(Beginning of Records for the task)

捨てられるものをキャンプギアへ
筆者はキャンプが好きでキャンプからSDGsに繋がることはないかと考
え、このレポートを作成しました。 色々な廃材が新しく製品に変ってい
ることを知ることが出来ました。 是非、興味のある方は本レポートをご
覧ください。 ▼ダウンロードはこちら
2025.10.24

(End of Records for the task)

__Aim of the exercise__
Reproduce each entry above exactly, keeping every character.

__Output of the exercise__
捨てられるものをキャンプギアへ
筆者はキャンプが好きでキャンプからSDGsに繋がることはないかと考
え、このレポートを作成しました。 色々な廃材が新しく製品に変ってい
ることを知ることが出来ました。 是非、興味のある方は本レポートをご
覧ください。 ▼ダウンロードはこちら
2025.10.24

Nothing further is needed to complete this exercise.